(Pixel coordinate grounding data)

━━━━

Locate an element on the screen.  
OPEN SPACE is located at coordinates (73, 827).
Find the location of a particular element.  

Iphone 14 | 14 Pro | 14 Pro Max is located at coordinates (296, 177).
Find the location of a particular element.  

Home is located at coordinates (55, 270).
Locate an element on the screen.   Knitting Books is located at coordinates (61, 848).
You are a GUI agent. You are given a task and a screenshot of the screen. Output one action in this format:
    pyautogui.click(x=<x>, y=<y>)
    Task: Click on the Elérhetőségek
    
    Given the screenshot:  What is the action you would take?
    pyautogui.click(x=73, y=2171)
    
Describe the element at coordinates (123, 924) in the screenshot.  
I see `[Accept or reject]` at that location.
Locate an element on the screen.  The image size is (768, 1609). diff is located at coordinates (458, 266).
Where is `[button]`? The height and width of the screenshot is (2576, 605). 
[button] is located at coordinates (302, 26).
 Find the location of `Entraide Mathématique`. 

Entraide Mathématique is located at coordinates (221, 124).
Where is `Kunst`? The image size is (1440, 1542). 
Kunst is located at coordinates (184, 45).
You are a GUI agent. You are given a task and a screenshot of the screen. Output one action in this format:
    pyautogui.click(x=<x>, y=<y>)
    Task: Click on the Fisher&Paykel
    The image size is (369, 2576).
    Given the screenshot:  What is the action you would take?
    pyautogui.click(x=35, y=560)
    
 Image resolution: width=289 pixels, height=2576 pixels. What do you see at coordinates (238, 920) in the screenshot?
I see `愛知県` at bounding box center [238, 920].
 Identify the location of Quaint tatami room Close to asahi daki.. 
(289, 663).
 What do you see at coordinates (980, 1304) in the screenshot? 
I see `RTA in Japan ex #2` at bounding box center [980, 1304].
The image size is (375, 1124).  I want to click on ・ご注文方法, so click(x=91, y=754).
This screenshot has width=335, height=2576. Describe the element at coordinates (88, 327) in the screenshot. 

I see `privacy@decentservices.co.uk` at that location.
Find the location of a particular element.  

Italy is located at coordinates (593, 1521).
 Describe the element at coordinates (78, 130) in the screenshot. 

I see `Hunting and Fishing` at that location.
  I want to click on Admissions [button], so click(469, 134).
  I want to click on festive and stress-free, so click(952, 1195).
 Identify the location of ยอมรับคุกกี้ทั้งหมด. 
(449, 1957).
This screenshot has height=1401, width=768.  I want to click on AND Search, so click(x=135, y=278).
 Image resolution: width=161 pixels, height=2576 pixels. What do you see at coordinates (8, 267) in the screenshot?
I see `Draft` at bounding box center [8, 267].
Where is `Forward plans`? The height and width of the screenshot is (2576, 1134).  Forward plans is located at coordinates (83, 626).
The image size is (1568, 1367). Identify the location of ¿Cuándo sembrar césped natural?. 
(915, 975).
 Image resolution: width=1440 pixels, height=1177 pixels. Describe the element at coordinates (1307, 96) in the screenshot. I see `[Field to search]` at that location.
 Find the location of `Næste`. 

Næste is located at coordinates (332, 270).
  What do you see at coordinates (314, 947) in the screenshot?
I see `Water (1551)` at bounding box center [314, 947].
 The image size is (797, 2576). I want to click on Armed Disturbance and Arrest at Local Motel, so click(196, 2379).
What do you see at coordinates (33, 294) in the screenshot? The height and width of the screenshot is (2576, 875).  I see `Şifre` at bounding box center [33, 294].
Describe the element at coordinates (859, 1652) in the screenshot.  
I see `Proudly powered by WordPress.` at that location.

━━━━

• **WHAT YOU ARE ASKED TO DO**
Print exactly the lines from the one containing "The image size is (1568, 1367)." through the last line of the records above, both included.

• **OUTPUT**
The image size is (1568, 1367). Identify the location of ¿Cuándo sembrar césped natural?. 
(915, 975).
 Image resolution: width=1440 pixels, height=1177 pixels. Describe the element at coordinates (1307, 96) in the screenshot. I see `[Field to search]` at that location.
 Find the location of `Næste`. 

Næste is located at coordinates (332, 270).
  What do you see at coordinates (314, 947) in the screenshot?
I see `Water (1551)` at bounding box center [314, 947].
 The image size is (797, 2576). I want to click on Armed Disturbance and Arrest at Local Motel, so click(196, 2379).
What do you see at coordinates (33, 294) in the screenshot? The height and width of the screenshot is (2576, 875).  I see `Şifre` at bounding box center [33, 294].
Describe the element at coordinates (859, 1652) in the screenshot.  
I see `Proudly powered by WordPress.` at that location.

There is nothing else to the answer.